What is needed
Take the data that follows and retype it word for word.

Record extracts
* * *

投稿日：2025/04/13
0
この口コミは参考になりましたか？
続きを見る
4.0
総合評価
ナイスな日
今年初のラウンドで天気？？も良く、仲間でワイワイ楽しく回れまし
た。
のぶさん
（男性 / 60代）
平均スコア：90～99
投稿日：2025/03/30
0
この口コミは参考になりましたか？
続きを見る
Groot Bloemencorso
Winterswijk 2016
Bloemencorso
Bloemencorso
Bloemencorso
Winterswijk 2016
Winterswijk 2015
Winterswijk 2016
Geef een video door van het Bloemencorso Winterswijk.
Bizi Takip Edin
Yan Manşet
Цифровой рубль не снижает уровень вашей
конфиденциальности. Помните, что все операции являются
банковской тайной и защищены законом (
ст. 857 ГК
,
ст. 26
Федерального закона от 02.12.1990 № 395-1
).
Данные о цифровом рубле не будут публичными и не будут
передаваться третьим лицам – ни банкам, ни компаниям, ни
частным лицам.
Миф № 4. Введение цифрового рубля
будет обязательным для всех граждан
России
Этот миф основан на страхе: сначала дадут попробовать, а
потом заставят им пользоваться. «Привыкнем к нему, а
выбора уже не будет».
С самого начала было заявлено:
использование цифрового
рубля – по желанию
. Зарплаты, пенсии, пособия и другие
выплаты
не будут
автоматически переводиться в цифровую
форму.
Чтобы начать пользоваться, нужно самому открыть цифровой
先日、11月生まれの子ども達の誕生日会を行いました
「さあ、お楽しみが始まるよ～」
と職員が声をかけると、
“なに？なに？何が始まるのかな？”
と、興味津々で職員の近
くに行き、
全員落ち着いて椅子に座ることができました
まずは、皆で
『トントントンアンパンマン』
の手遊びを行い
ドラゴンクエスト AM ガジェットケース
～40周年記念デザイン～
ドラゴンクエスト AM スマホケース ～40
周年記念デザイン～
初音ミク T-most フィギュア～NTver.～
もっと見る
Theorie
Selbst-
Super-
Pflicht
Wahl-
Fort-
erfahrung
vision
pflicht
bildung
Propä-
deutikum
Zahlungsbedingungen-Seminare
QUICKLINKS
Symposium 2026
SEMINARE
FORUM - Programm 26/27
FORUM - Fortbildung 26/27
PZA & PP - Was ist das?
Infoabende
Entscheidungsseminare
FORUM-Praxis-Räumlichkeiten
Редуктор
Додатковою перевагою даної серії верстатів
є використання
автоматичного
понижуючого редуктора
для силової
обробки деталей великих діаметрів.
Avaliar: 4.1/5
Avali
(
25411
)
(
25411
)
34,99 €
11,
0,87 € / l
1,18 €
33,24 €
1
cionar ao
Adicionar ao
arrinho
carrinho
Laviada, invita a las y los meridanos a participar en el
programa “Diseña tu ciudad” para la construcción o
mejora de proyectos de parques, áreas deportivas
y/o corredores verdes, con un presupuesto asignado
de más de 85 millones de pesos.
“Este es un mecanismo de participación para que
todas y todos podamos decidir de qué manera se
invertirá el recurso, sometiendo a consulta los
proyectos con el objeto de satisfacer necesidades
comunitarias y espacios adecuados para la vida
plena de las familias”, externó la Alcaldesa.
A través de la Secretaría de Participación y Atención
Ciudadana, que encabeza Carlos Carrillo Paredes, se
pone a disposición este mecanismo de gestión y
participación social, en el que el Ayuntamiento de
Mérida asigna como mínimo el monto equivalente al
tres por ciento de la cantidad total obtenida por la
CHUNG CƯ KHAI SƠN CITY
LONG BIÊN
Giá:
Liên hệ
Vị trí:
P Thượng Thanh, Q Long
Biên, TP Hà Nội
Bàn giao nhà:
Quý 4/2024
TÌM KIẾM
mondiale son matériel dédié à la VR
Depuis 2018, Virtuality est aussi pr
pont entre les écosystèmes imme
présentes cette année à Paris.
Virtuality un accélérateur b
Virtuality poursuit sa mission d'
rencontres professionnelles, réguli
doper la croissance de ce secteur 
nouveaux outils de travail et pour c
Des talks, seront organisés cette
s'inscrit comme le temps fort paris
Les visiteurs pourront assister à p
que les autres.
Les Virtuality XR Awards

* * *

Problem solution
投稿日：2025/04/13
0
この口コミは参考になりましたか？
続きを見る
4.0
総合評価
ナイスな日
今年初のラウンドで天気？？も良く、仲間でワイワイ楽しく回れまし
た。
のぶさん
（男性 / 60代）
平均スコア：90～99
投稿日：2025/03/30
0
この口コミは参考になりましたか？
続きを見る
Groot Bloemencorso
Winterswijk 2016
Bloemencorso
Bloemencorso
Bloemencorso
Winterswijk 2016
Winterswijk 2015
Winterswijk 2016
Geef een video door van het Bloemencorso Winterswijk.
Bizi Takip Edin
Yan Manşet
Цифровой рубль не снижает уровень вашей
конфиденциальности. Помните, что все операции являются
банковской тайной и защищены законом (
ст. 857 ГК
,
ст. 26
Федерального закона от 02.12.1990 № 395-1
).
Данные о цифровом рубле не будут публичными и не будут
передаваться третьим лицам – ни банкам, ни компаниям, ни
частным лицам.
Миф № 4. Введение цифрового рубля
будет обязательным для всех граждан
России
Этот миф основан на страхе: сначала дадут попробовать, а
потом заставят им пользоваться. «Привыкнем к нему, а
выбора уже не будет».
С самого начала было заявлено:
использование цифрового
рубля – по желанию
. Зарплаты, пенсии, пособия и другие
выплаты
не будут
автоматически переводиться в цифровую
форму.
Чтобы начать пользоваться, нужно самому открыть цифровой
先日、11月生まれの子ども達の誕生日会を行いました
「さあ、お楽しみが始まるよ～」
と職員が声をかけると、
“なに？なに？何が始まるのかな？”
と、興味津々で職員の近
くに行き、
全員落ち着いて椅子に座ることができました
まずは、皆で
『トントントンアンパンマン』
の手遊びを行い
ドラゴンクエスト AM ガジェットケース
～40周年記念デザイン～
ドラゴンクエスト AM スマホケース ～40
周年記念デザイン～
初音ミク T-most フィギュア～NTver.～
もっと見る
Theorie
Selbst-
Super-
Pflicht
Wahl-
Fort-
erfahrung
vision
pflicht
bildung
Propä-
deutikum
Zahlungsbedingungen-Seminare
QUICKLINKS
Symposium 2026
SEMINARE
FORUM - Programm 26/27
FORUM - Fortbildung 26/27
PZA & PP - Was ist das?
Infoabende
Entscheidungsseminare
FORUM-Praxis-Räumlichkeiten
Редуктор
Додатковою перевагою даної серії верстатів
є використання
автоматичного
понижуючого редуктора
для силової
обробки деталей великих діаметрів.
Avaliar: 4.1/5
Avali
(
25411
)
(
25411
)
34,99 €
11,
0,87 € / l
1,18 €
33,24 €
1
cionar ao
Adicionar ao
arrinho
carrinho
Laviada, invita a las y los meridanos a participar en el
programa “Diseña tu ciudad” para la construcción o
mejora de proyectos de parques, áreas deportivas
y/o corredores verdes, con un presupuesto asignado
de más de 85 millones de pesos.
“Este es un mecanismo de participación para que
todas y todos podamos decidir de qué manera se
invertirá el recurso, sometiendo a consulta los
proyectos con el objeto de satisfacer necesidades
comunitarias y espacios adecuados para la vida
plena de las familias”, externó la Alcaldesa.
A través de la Secretaría de Participación y Atención
Ciudadana, que encabeza Carlos Carrillo Paredes, se
pone a disposición este mecanismo de gestión y
participación social, en el que el Ayuntamiento de
Mérida asigna como mínimo el monto equivalente al
tres por ciento de la cantidad total obtenida por la
CHUNG CƯ KHAI SƠN CITY
LONG BIÊN
Giá:
Liên hệ
Vị trí:
P Thượng Thanh, Q Long
Biên, TP Hà Nội
Bàn giao nhà:
Quý 4/2024
TÌM KIẾM
mondiale son matériel dédié à la VR
Depuis 2018, Virtuality est aussi pr
pont entre les écosystèmes imme
présentes cette année à Paris.
Virtuality un accélérateur b
Virtuality poursuit sa mission d'
rencontres professionnelles, réguli
doper la croissance de ce secteur 
nouveaux outils de travail et pour c
Des talks, seront organisés cette
s'inscrit comme le temps fort paris
Les visiteurs pourront assister à p
que les autres.
Les Virtuality XR Awards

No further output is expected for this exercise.